From 10-21 March, the UN in New York will host the annual conference of the Commission on the Status of Women (CSW). UNA-UK is pleased to be sending a delegation to CSW, made up of Sally Spear, member of UNA’s Women’s Advisory Council, and Hayley Richardson, UNA-UK Policy & Advocacy Officer.
This year's meeting will focus on the achievements and challenges of implementing the Millennium Development Goals (MDGs) for women and girls. With the 2015 MDGs deadline looming, a number of gaps remain. According to the Secretary-General’s report, women in particular face a number of challenges, including:
- Global employment rates for women are 24% lower than for men
- Women constitute just 21% of parliamentarians in lower houses, 19% of Senate or upper houses and 17% of government ministers
- 34% of all live births in 2011 took place without a healthcare professional present
- In 2011, funding targeting gender equality programmes was just 5% of total bilateral aid
Ahead of CSW, UNA-UK is consulting its members and supporters to establish which of the remaining gaps are of most concern. Working in coordination with several civil society networks, the delegation will then use every opportunity in New York to influence decision-makers on these issues.

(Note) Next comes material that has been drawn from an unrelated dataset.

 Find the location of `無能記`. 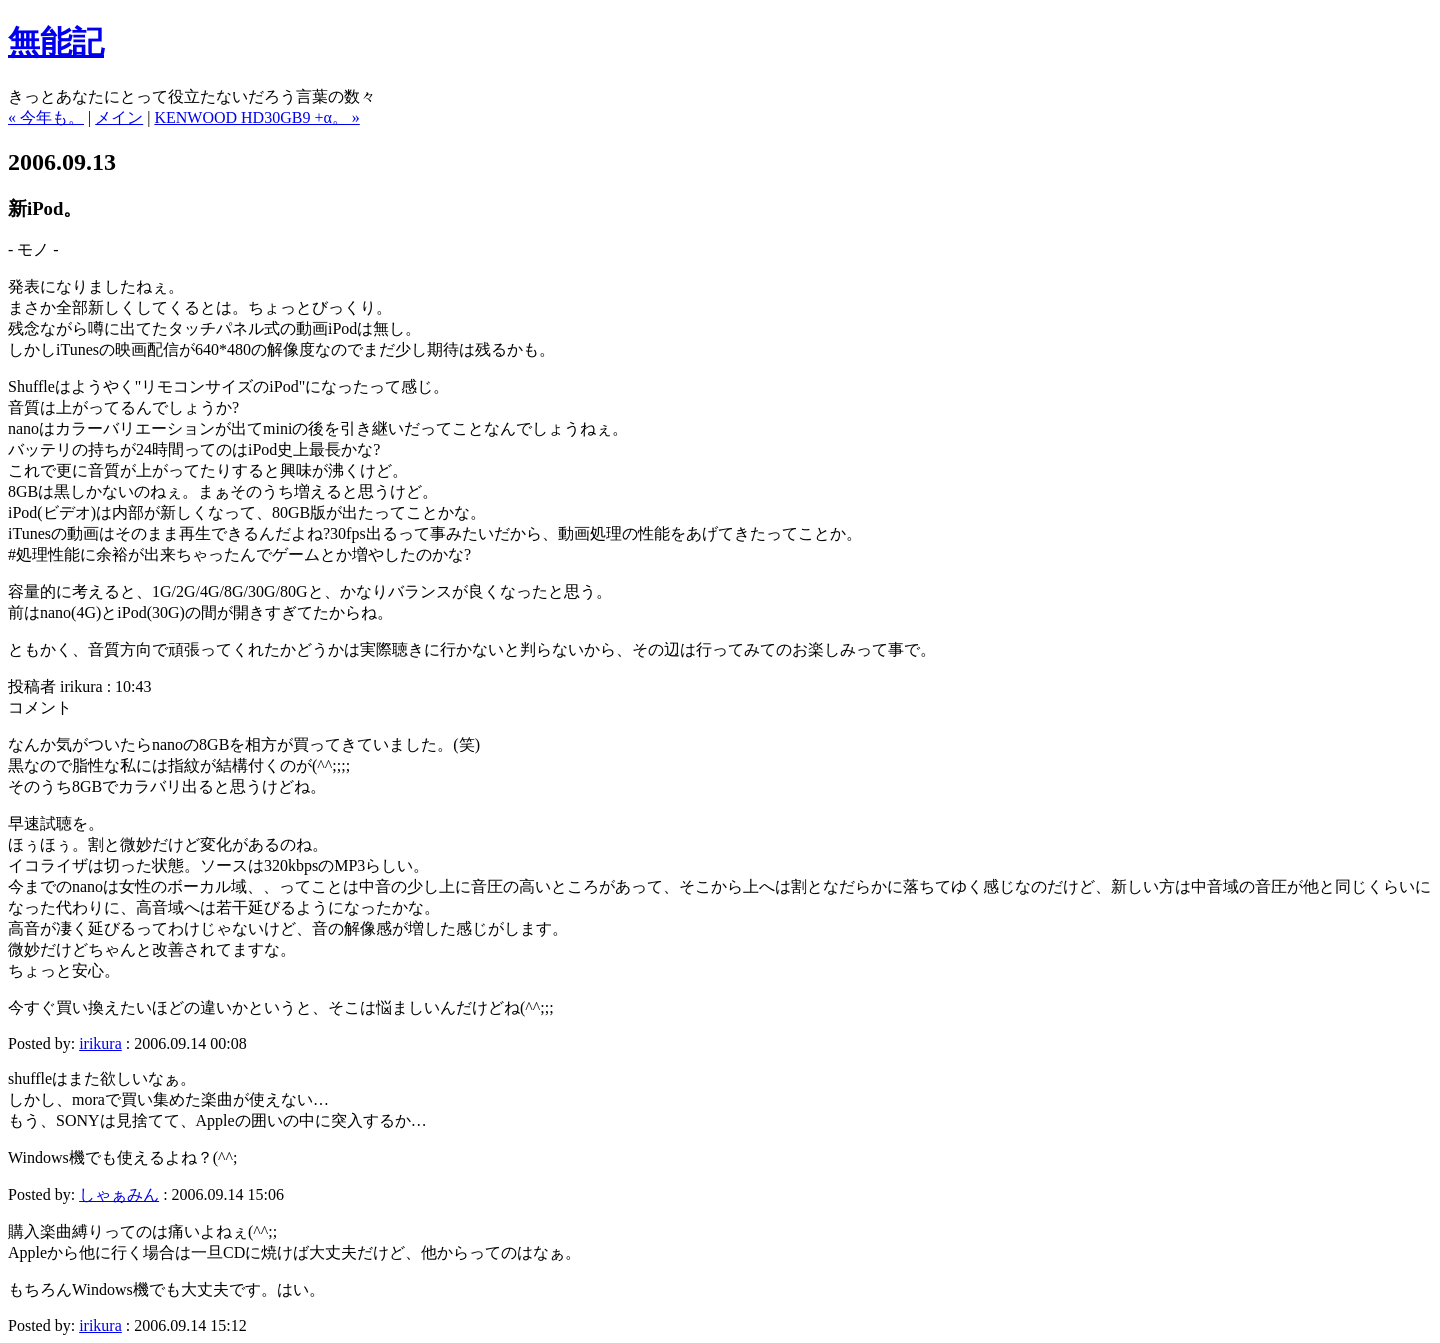

無能記 is located at coordinates (56, 42).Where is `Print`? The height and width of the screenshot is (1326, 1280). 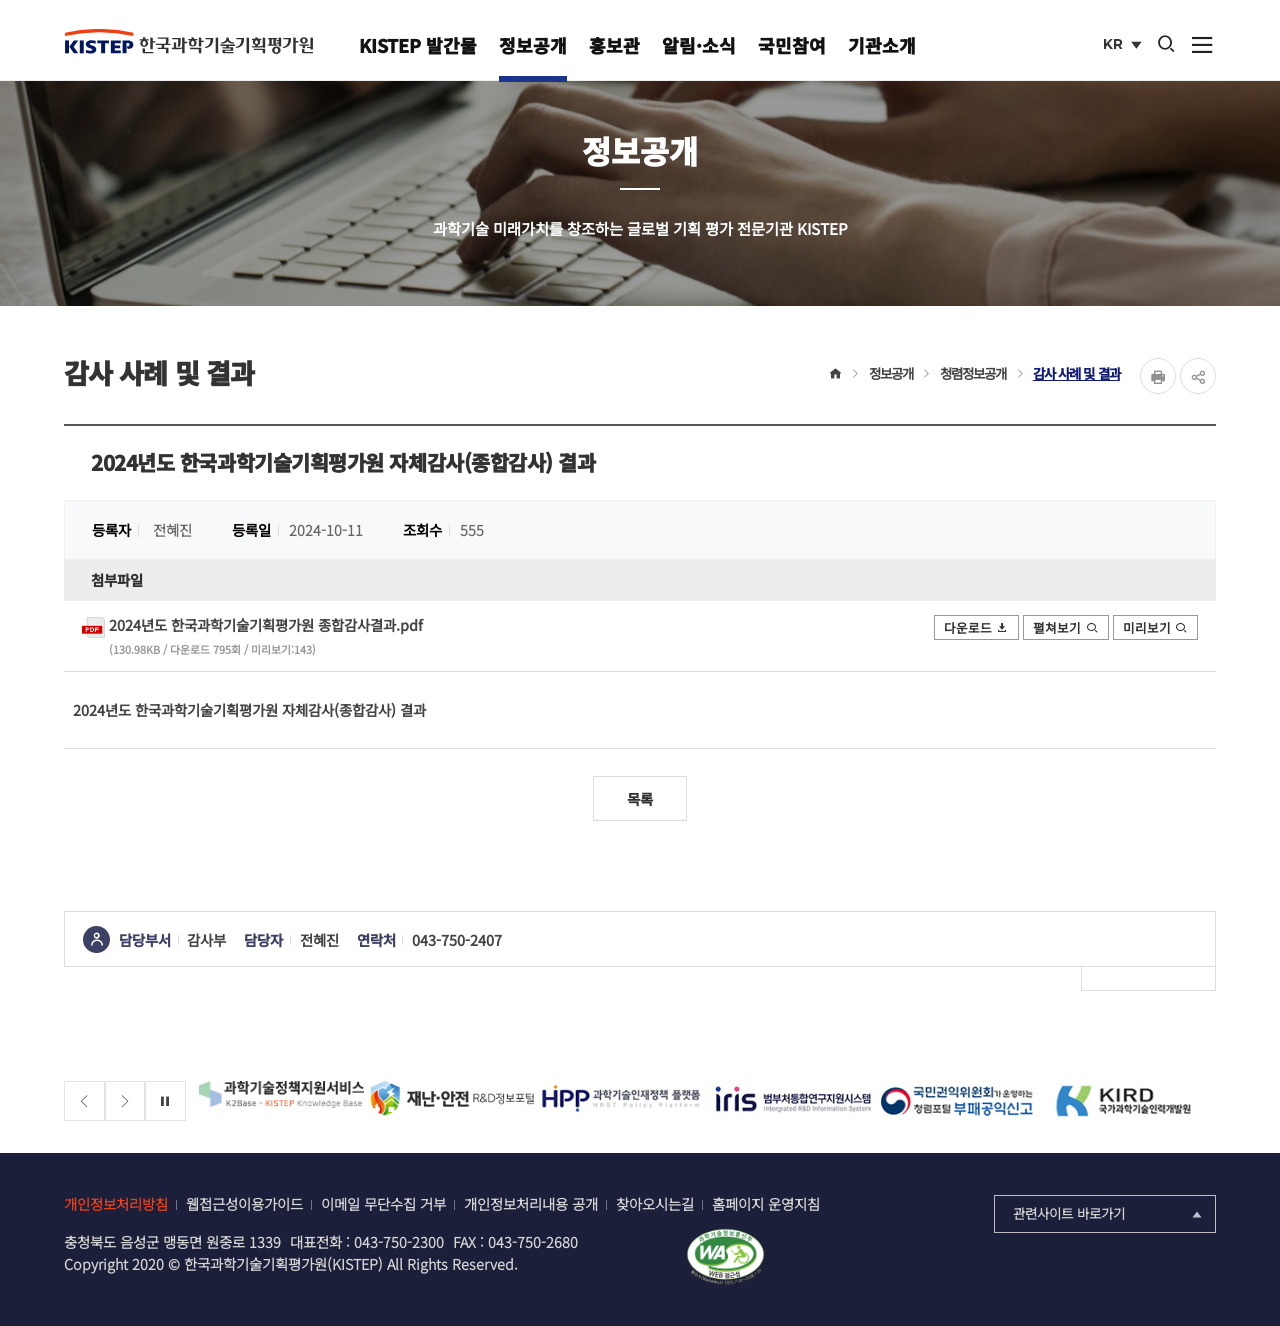
Print is located at coordinates (1158, 376).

Whilst CSW will primarily focus on the MDGs, it is also an opportunity to reflect more broadly on how effective the MDGs have been for women and girls as the world's attention turns to the post-2015 development agenda.
Several lessons can be taken:
- Missing issues: an array of issues vital to gender equality and women’s empowerment were absent from the MDGs. Most notably violence against women but also the impact of conflict, sexual and reproductive health and rights (not just maternal mortality) and women’s limited access to assets
- Data disaggregation: painting an accurate picture of women’s development is seriously restricted by the lack of gender-specific statistics. For example, household surveys aren't broken down by gender and do not take into account unequal distribution of income
- Investment: gender-equality aid predominantly targets education and health, with very little targeted assistance for women in the economic and productive sectors, or for family planning. Overall funding also needs to be dramatically increased
- Global goals: whilst the MDGs have no doubt begun to improve the lives of women in developing countries, for the achievement of gender equality and women’s empowerment, any future set of goals must have a global focus
To achieve this, UNA-UK will be joining calls from UN Women and civil society for a standalone goal on gender equality – in addition to gender mainstreaming – to feature in any future development framework.